This brought to the forefront the age old mental dialogue between religion and spirituality.  Through the years, I have learnt that one need not be exclusive of the other, and practised in the right proportions, one’s religion is a tool to reach the spiritual goal.

Religion is, for all per se, a belief system that one inherits and up to a certain point affects our perceptions and concepts.  Seeing and growing up with the way events are handled, joyous occasions are celebrated, ceremonies are conducted, unfortunate incidents are concluded we tend to get attached to these and start identifying with these as absolutes and are averse to contradicting conflicting views, which sometimes takes an acrimonious dimension.  We are simply too attached and hence mentally closed to even consider anything to the contrary, even an academic discussion seems an assault.  Being so deeply enmeshed in these ideas, we become prisoners of what is meant to liberate…..and that in my opinion is the biggest drawback of organised religious belief systems…..it snatches from the individual the freedom to think freely and explore spirituality for oneself; one gets caught up in the superficial paraphernalia of rituals and customs,….very few have directed their journey inwards to realise and experience the pure consciousness within each one of us.

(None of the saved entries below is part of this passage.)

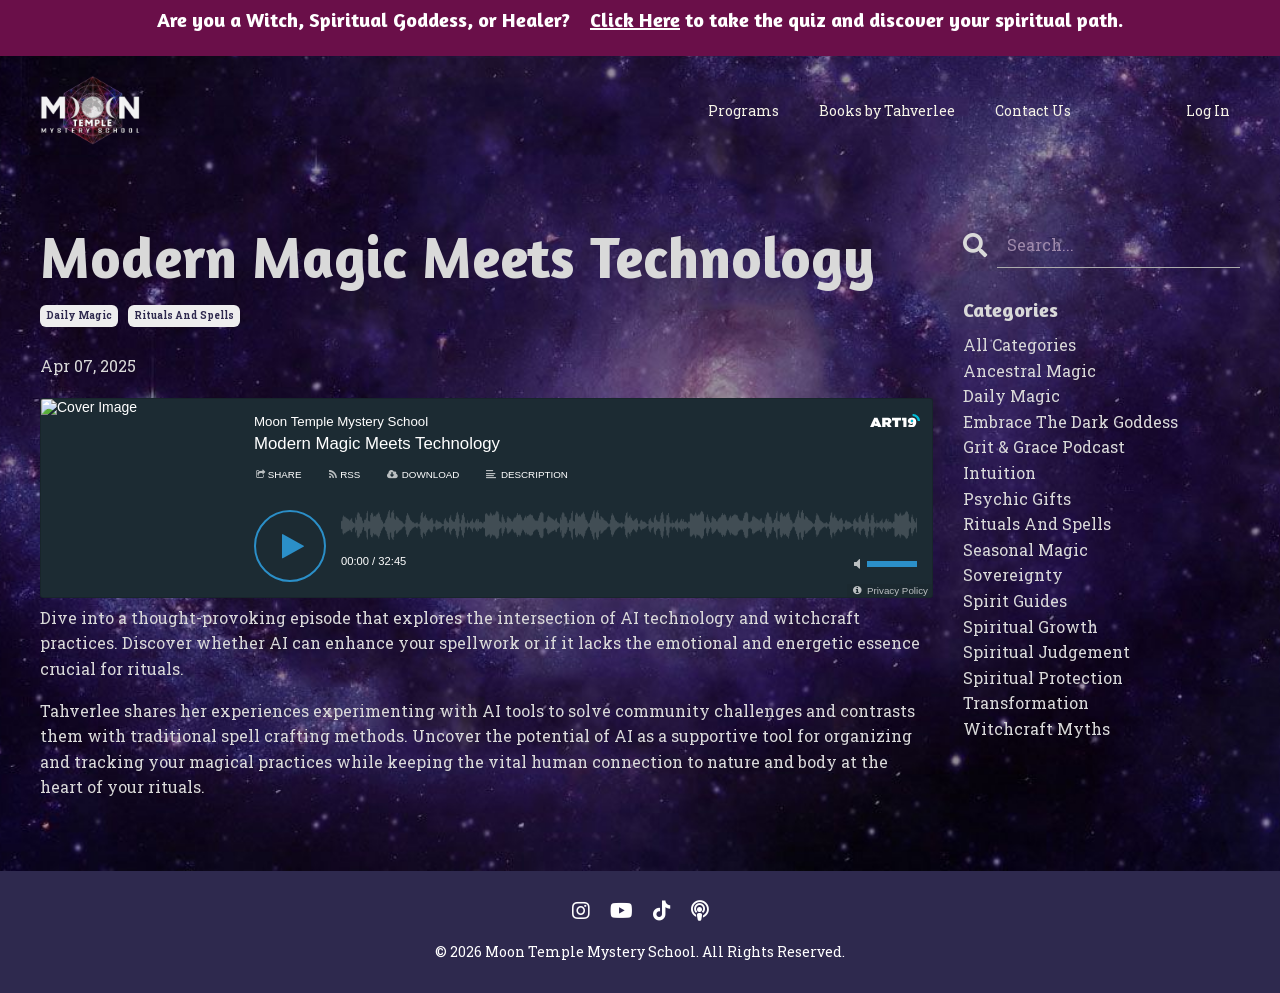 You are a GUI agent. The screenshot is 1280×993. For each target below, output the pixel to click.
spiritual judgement (1046, 651)
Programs (743, 110)
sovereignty (1013, 574)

Spirituality is just that…a journey inwards to realise and experience the pure consciousness within each one of us.  True prayer is neither a mere mental exercise nor a vocal performance.  It is far deeper than that – it is spiritual transaction with the Creator.  Walk in solitude, the quieter the better.

Meditation is to be aware of what is going on – in our bodies, in our feelings, in our minds, and in the world.  To practice meditation is to be in touch with both aspects of the world we live in…the pleasant as well as the tragic, the beautiful and the ugly, the vast amount of good work being done as well as the mindless killings, the births as well as deaths taking place…a balance and equanimity, a quiet inner strength is what meditation provides.  Please do not think we must be solemn in order to meditate.  In fact, to meditate well, we have to smile a lot.  Part of spiritual and emotional maturity is recognising that it is not like you are going to try to fix yourself and become a different person.  You remain the same person, but you become aware of your mortal nature and of the transient nature of the physical, and from here you embark on an altogether different journey ….one that will lead you to realise that “you are not a drop in the ocean….you are the entire ocean in a drop”.